DIMM Replacement
From UF HPC Wiki
Here at the UF HPC Center, our machines sometimes have MCE Errors occur on them. We have come up with a way in which to narrow down to an individual DIMM where the MCE error occurred, thus allowing us to replace that individual DIMM.
Contents |
Initial Detection
Initial detection is performed by a script called mcelog which we pass through a filter called <mcelog-filter>. This is done through a cron script run every five minutes on each node, and the output is placed in /var/log/mcelog.

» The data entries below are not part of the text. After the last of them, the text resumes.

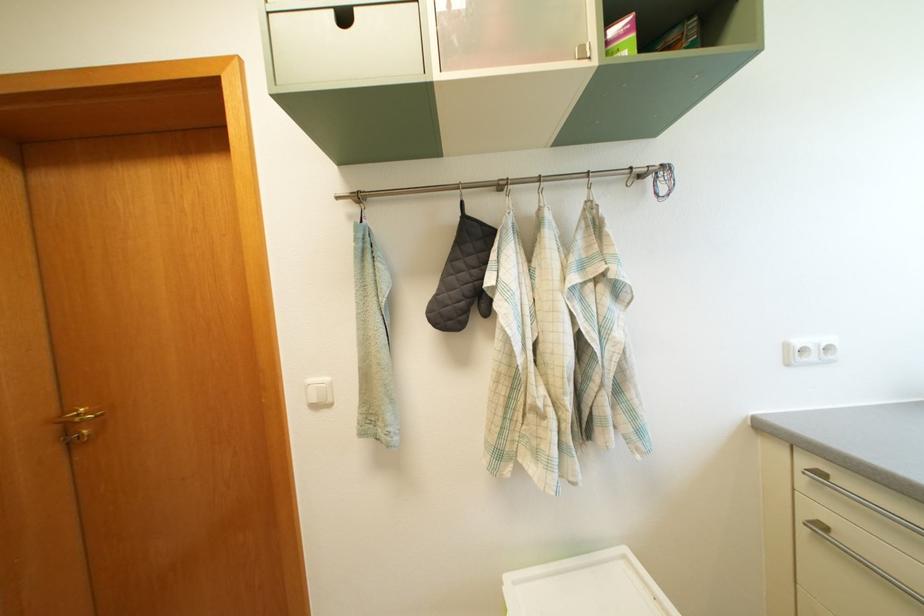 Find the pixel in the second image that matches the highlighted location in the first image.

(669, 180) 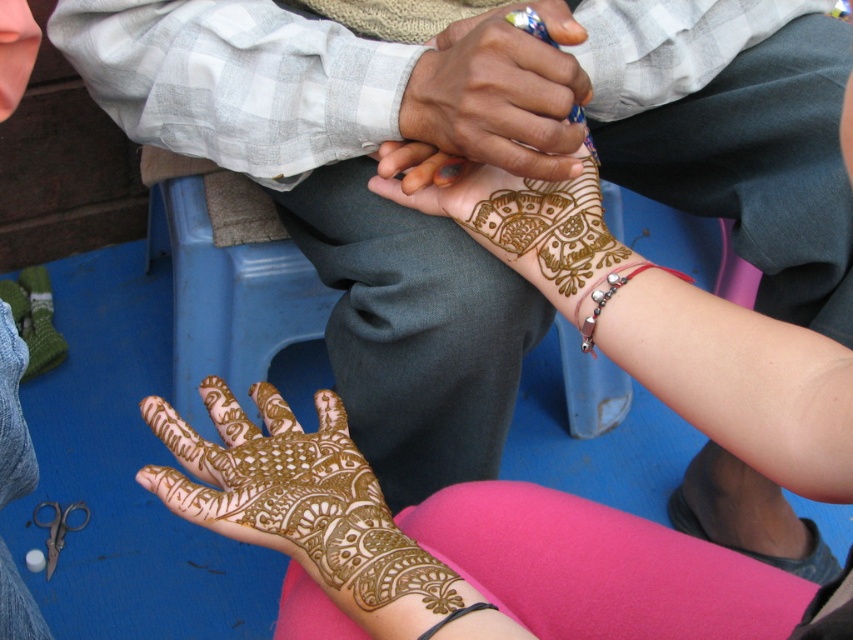 What are the coordinates of the brown henna tattoo at center?

The brown henna tattoo at center is located at point (300, 502).

You are standing in front of the image and want to reach the point at coordinates point (260, 520). If your arm can extend 50 centimeters, will you be able to touch it?

The point (260, 520) is 60.96 centimeters away from the camera, so your arm can only extend 50 centimeters, meaning you cannot reach it.

You are a photographer trying to focus on two points in the image. The first point is at coordinates point (335, 460) and the second is at point (585, 294). Which point is closer to your camera lens?

Point (335, 460) is further to the camera than point (585, 294), so the closer point to the camera lens is point (585, 294). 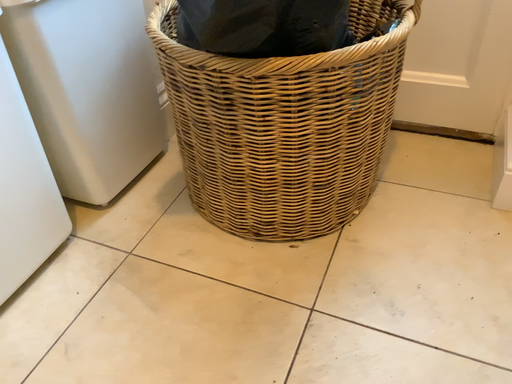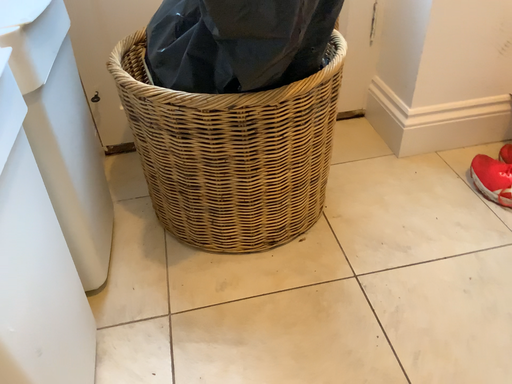 Question: How did the camera likely rotate when shooting the video?

Choices:
 (A) rotated right
 (B) rotated left

Answer: (A) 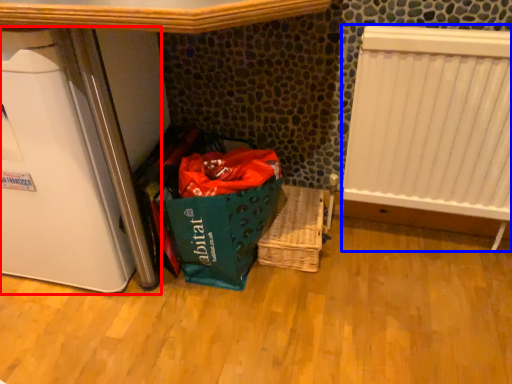 Question: Which of the following is the closest to the observer, appliance (highlighted by a red box) or radiator (highlighted by a blue box)?

Choices:
 (A) appliance
 (B) radiator

Answer: (A) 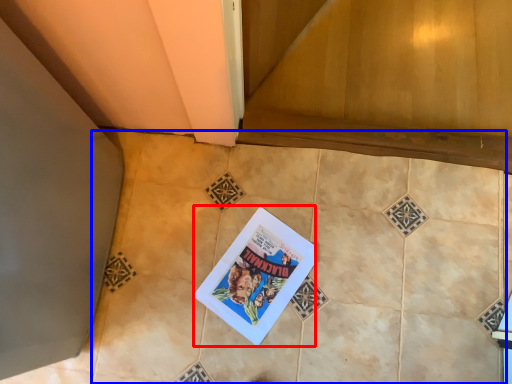 Question: Which object appears farthest to the camera in this image, comic book (highlighted by a red box) or ceramic tile (highlighted by a blue box)?

Choices:
 (A) comic book
 (B) ceramic tile

Answer: (A) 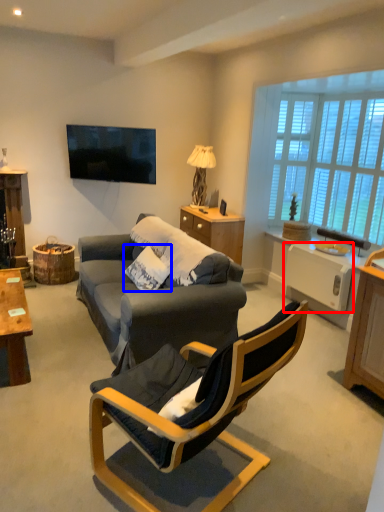 Question: Among these objects, which one is nearest to the camera, appliance (highlighted by a red box) or pillow (highlighted by a blue box)?

Choices:
 (A) appliance
 (B) pillow

Answer: (B) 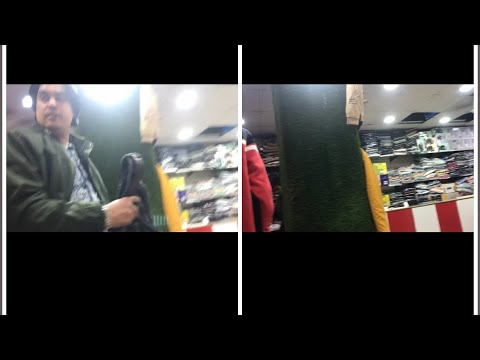 I want to click on ceiling, so click(x=261, y=113), click(x=217, y=101), click(x=425, y=100), click(x=13, y=94). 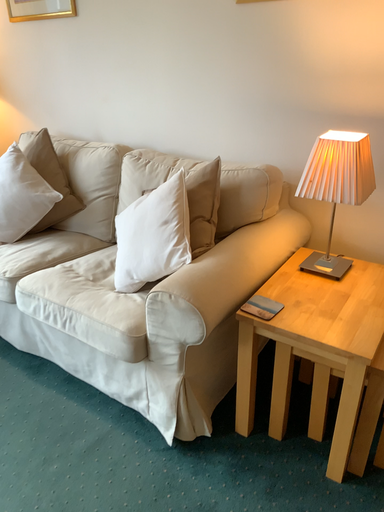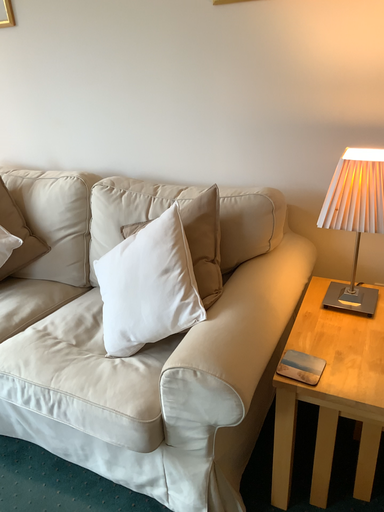 Question: Which way did the camera rotate in the video?

Choices:
 (A) rotated left
 (B) rotated right

Answer: (B) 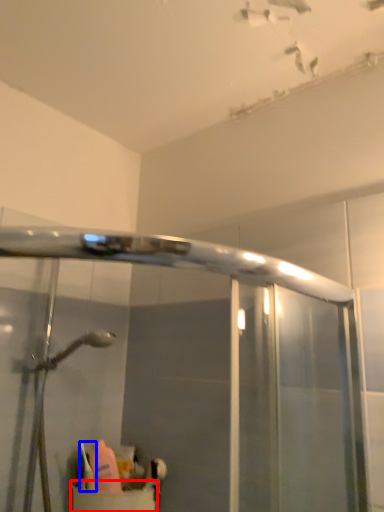 Question: Which point is closer to the camera, sink (highlighted by a red box) or toiletry (highlighted by a blue box)?

Choices:
 (A) sink
 (B) toiletry

Answer: (A) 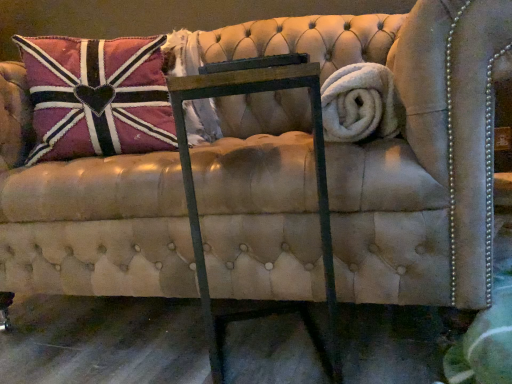 Question: Considering the positions of velvet union jack pillow at upper left and metal frame at center in the image, is velvet union jack pillow at upper left bigger or smaller than metal frame at center?

Choices:
 (A) small
 (B) big

Answer: (B)

Question: From the image's perspective, relative to metal frame at center, is velvet union jack pillow at upper left above or below?

Choices:
 (A) above
 (B) below

Answer: (A)

Question: Considering the real-world distances, which object is closest to the metal frame at center?

Choices:
 (A) velvet union jack pillow at upper left
 (B) white fluffy bath towel at right

Answer: (B)

Question: Based on their relative distances, which object is nearer to the velvet union jack pillow at upper left?

Choices:
 (A) white fluffy bath towel at right
 (B) metal frame at center

Answer: (B) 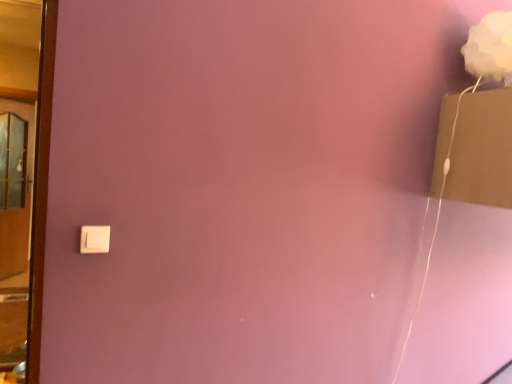 Question: Looking at their shapes, would you say white matte flower at upper right is wider or thinner than white plastic light switch at lower left?

Choices:
 (A) wide
 (B) thin

Answer: (A)

Question: Based on their sizes in the image, would you say white matte flower at upper right is bigger or smaller than white plastic light switch at lower left?

Choices:
 (A) big
 (B) small

Answer: (A)

Question: Based on their relative distances, which object is farther from the white plastic light switch at lower left?

Choices:
 (A) wooden door at left
 (B) white matte flower at upper right

Answer: (A)

Question: Considering the real-world distances, which object is farthest from the white matte flower at upper right?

Every night these logs are scanned to see how many MCE errors have occurred, the types of MCE errors, and on which processors these MCE's happened. This report is sent out via email to the HPC-Logs mailing list. It is also injected into a MySQL database which is then accessed by a webpage on the HPC website, MCE Logs.
Phase III
MCE Detection
When a DIMM faults on one of the Phase III nodes, there are two different indications of the problem:
- Yellow LED on the front of the chassis for the node lights up, indicating that there is a problem with the machine. This does not necessarily mean the problem is with memory, as it could be with a faulted CPU, drive, or fan.
- Yellow LED on the inside of the machine on the motherboard, next to the associated DIMM that has faulted. This is visible to some extent through the back of the case, though it is hard to read sometimes, particularly if the machine is fully loaded with DIMMs.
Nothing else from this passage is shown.